[PROBLEM DETAILS]
When you reach the line containing "トップ (35, 2333)" in the entries below, start writing out each line exactly, and stop after the line containing "各種業界団体 (540, 1690)".

━━ RECORDED INFORMATION ━━

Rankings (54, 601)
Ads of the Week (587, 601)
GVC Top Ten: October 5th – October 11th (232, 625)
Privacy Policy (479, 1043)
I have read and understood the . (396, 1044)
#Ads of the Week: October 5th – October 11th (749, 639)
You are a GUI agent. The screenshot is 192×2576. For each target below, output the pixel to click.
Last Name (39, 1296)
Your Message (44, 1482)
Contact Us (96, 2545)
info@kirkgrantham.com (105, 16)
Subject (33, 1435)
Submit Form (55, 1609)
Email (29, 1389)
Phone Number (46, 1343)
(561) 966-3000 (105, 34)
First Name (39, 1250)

━━━
━━ RECORDED INFORMATION ━━

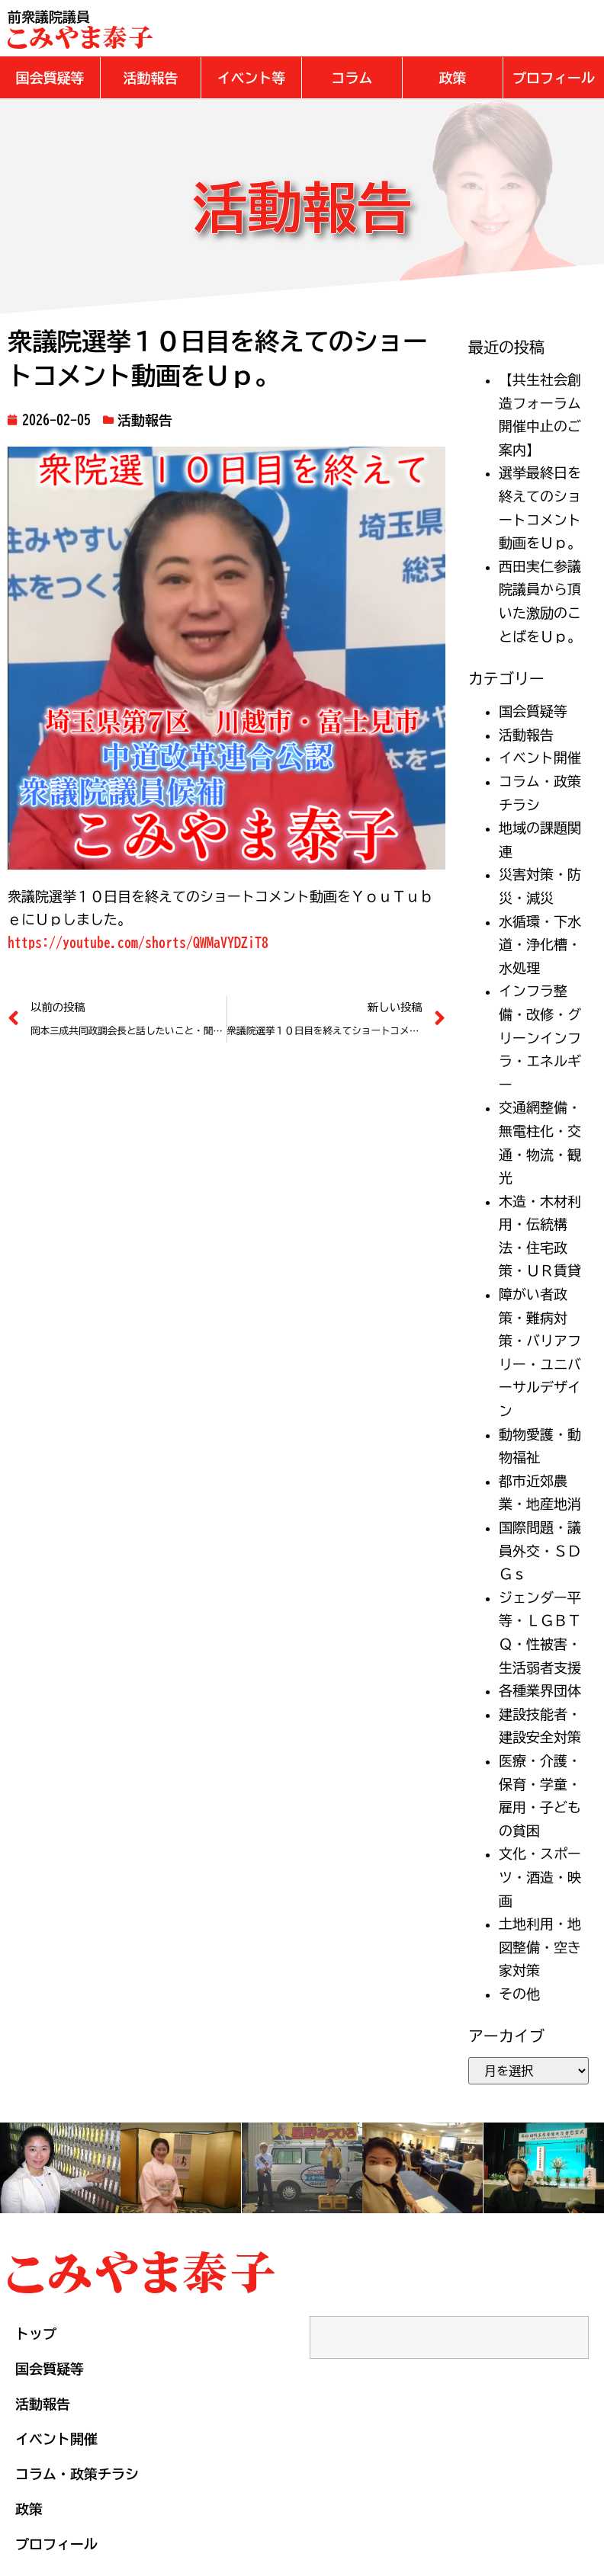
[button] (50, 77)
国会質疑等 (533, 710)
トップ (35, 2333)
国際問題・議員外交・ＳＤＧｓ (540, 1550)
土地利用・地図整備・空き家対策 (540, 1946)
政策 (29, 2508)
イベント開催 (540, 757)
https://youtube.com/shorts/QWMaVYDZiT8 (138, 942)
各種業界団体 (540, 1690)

━━━
━━ RECORDED INFORMATION ━━

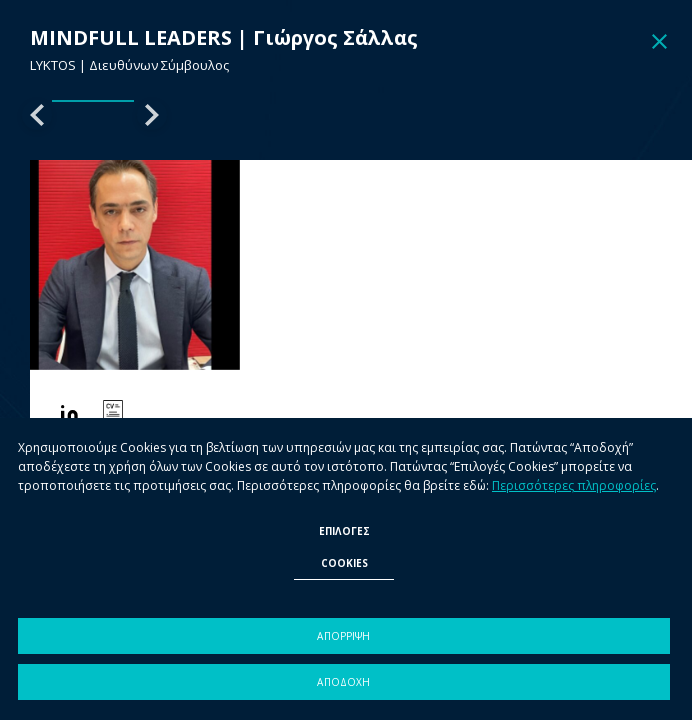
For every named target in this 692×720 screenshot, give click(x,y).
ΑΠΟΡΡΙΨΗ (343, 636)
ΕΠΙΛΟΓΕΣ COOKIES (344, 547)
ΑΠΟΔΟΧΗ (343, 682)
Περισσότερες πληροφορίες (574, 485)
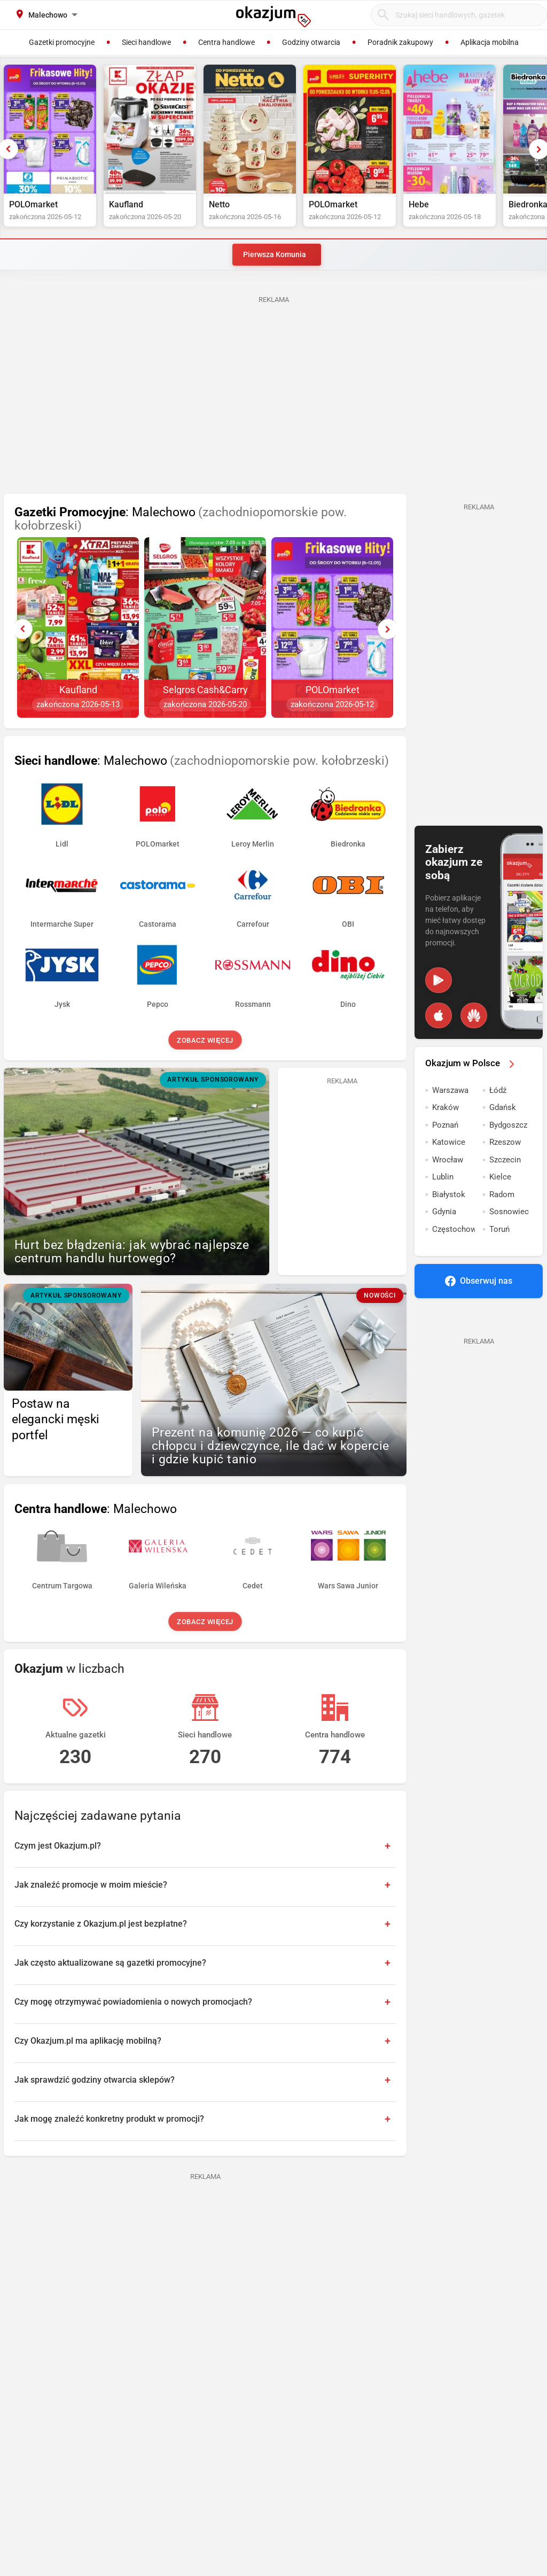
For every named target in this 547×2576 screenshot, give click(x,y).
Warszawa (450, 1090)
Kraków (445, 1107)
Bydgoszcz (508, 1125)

━━━

[RESPONSE TO THE EXERCISE]
トップ (35, 2333)
国際問題・議員外交・ＳＤＧｓ (540, 1550)
土地利用・地図整備・空き家対策 (540, 1946)
政策 (29, 2508)
イベント開催 (540, 757)
https://youtube.com/shorts/QWMaVYDZiT8 (138, 942)
各種業界団体 (540, 1690)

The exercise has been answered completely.